§ **YOUR OBJECTIVE**
Give again, unaltered, the lines of the listing below that run from the line having "ます。したがって、水に不溶で比重も大きいです。そのバリウム..." through the line having "ilmastointi".

◇ ◇ ◇ ◇ ◇

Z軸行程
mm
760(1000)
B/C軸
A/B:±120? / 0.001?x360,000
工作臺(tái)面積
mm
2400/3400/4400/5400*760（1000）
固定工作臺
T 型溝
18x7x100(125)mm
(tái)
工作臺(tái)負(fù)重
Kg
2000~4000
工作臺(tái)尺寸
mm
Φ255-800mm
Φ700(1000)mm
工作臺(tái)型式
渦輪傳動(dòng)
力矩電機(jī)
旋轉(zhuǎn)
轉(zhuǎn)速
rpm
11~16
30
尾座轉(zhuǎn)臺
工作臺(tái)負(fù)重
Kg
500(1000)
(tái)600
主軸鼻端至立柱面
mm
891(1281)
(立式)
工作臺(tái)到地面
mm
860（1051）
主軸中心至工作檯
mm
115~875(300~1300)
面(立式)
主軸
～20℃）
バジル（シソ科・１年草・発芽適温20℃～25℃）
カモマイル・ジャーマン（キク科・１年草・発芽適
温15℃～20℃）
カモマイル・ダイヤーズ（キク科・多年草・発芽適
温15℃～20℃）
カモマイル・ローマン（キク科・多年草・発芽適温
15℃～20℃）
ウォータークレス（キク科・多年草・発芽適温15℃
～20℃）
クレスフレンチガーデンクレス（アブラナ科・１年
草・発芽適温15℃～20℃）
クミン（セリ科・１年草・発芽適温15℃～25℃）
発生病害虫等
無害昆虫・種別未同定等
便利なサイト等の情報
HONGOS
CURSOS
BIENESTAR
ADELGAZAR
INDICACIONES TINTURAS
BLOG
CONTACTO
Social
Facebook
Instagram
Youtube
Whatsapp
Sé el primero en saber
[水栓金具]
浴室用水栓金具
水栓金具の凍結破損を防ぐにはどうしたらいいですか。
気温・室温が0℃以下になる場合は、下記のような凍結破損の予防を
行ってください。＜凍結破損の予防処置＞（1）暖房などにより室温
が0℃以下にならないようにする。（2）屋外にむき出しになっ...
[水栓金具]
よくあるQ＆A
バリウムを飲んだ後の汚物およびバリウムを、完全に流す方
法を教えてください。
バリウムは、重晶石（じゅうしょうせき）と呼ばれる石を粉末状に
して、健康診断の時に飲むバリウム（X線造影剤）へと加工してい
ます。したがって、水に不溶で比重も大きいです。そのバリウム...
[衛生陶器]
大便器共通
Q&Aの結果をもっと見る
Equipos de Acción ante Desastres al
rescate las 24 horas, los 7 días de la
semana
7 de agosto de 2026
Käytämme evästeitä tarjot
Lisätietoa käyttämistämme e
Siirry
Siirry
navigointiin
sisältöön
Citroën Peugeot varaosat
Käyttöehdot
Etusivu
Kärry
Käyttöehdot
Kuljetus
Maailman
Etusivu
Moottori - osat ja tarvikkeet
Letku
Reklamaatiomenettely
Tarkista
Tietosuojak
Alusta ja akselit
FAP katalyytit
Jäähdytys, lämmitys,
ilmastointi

◇ ◇ ◇ ◇ ◇

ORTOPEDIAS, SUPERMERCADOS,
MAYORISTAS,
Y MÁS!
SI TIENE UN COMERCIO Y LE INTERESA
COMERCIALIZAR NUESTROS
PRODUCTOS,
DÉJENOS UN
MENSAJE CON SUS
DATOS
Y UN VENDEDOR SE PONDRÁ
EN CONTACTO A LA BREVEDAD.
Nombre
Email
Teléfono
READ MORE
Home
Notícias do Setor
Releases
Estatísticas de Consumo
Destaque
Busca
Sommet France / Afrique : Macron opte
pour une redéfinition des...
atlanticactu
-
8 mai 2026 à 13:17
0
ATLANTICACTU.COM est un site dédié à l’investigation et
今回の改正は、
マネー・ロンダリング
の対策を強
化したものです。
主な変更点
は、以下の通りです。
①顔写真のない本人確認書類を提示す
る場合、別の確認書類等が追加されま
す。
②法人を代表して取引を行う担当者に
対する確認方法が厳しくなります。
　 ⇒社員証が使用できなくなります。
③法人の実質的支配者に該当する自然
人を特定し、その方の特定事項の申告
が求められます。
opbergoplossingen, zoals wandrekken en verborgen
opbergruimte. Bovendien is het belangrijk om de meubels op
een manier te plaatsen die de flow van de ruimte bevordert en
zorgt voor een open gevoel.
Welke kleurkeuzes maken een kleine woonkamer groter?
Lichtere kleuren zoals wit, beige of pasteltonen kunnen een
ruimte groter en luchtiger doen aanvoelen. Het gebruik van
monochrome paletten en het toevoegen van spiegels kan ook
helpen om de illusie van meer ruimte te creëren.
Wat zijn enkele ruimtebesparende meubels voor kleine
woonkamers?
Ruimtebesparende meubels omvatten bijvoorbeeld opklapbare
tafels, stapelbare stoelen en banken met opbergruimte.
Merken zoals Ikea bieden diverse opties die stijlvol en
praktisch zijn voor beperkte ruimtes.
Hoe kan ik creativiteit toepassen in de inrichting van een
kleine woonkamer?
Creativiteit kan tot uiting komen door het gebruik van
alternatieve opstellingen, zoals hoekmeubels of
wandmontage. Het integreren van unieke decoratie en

◇ ◇ ◇ ◇ ◇

§ **REPLY TO THE TASK**
ます。したがって、水に不溶で比重も大きいです。そのバリウム...
[衛生陶器]
大便器共通
Q&Aの結果をもっと見る
Equipos de Acción ante Desastres al
rescate las 24 horas, los 7 días de la
semana
7 de agosto de 2026
Käytämme evästeitä tarjot
Lisätietoa käyttämistämme e
Siirry
Siirry
navigointiin
sisältöön
Citroën Peugeot varaosat
Käyttöehdot
Etusivu
Kärry
Käyttöehdot
Kuljetus
Maailman
Etusivu
Moottori - osat ja tarvikkeet
Letku
Reklamaatiomenettely
Tarkista
Tietosuojak
Alusta ja akselit
FAP katalyytit
Jäähdytys, lämmitys,
ilmastointi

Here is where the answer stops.